Duruşmanın ilk gününde "İştirak halinde çocuğa karşı kasten öldürme" suçundan ağırlaştırılmış müebbet hapis cezasıyla yargılanan anne Yüksel Güran, ağabeyi Enes Güran, amcası Salim Güran ve komşuları Nevzat Bahtiyar'ın savunmaları ve davada müşteki olan baba Arif Güran'ın ifade işlemleri tamamlanmıştı.

Duruşmanın 3’üncü gününde, Güran ailesinin avukatları talebiyle 9 yeni tanık dinlenmek üzere adliye geldi. Mahkeme başkanı, Güran ailesi avukatlarının mahkemeden talep ettiği Dara bölgesine (Şehit Jandarma Uzman Onbaşı Bilal Dicle Gözetleme Noktası) ait görüntülerin Diyarbakır Cumhuriyet Başsavcılığınca hazırlandığı ve mahkemeye sunulduğunu belirtti.
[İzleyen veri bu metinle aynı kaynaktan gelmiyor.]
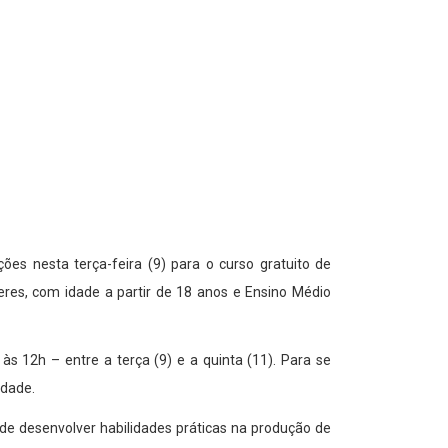
es nesta terça-feira (9) para o curso gratuito de
res, com idade a partir de 18 anos e Ensino Médio
às 12h – entre a terça (9) e a quinta (11). Para se
idade.
de desenvolver habilidades práticas na produção de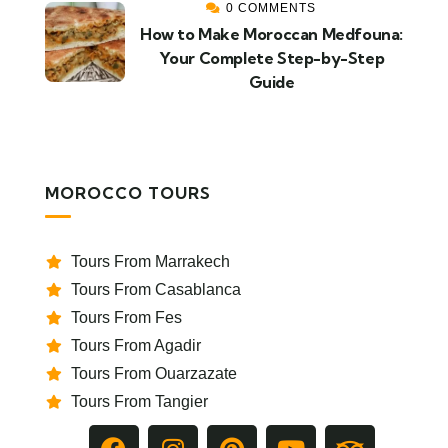
0 COMMENTS
How to Make Moroccan Medfouna:
Your Complete Step-by-Step
Guide
MOROCCO TOURS
Tours From Marrakech
Tours From Casablanca
Tours From Fes
Tours From Agadir
Tours From Ouarzazate
Tours From Tangier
Duruşmanın 3’üncü celsesi başladı.

TANIKLAR DİNLENDİ

Rojda Altıntaş'ın aktardığına göre; duruşmanın dünkü ikinci gününde tanıklar Baran Güran, Osman Güran, Muhammed Kaya, Maşallah Güran, 18 yaş altındaki tanıklar M.E.G., A.K., G.G. ve M.G. ile Melek Güran, Birsen Güran, Hediye Güran, Mehmet Selim Atasoy, Yasemin Gül, Vecdi Bahtiyar, Barış Güran, Ali Rıza Güran, Ufuk Kaya, Furkan Kaya, Yusuf Kaya, Erhan Güran, Rojin Güran, Dilek Güran, Nesrin Güran ve Remziye Çabaş dinlendi.

Tanık Cahit isimli kişi Nevzat Bahtiyar ve Arif Güran arasındaki araba meselesini anlattı:

“Nevzat ile Arif Güran araba meselesi yüzünden beni çağırdı. Önce Nevzat anlattı, sonra Arif Güran anlattı. Araba Nevzat’a aitti. Nevzat’a para ödemesi gerektiğini söyledim. Ödemeyeceğini söyledi.”

Mahkeme Başkanı: "Nevzat, 'yakacağım ortalığı, ödemeyeceğim' dedi mi?"

Tanık Cahit: "Salim Güran dedi ki, '10 bin lira ben, 10 bin Arif ödesin, 50 bin Nevzat ödesin' dedi."

Mahkeme Başkanı: "Nevzat kabul etti mi?"

Tanık Cahit: "Önce param yok dedi, sonra kabul etti."

Mahkeme Başkanı: "Yani çıkarken, 'ben bu paranın hesabını sorarım' dedi mi?"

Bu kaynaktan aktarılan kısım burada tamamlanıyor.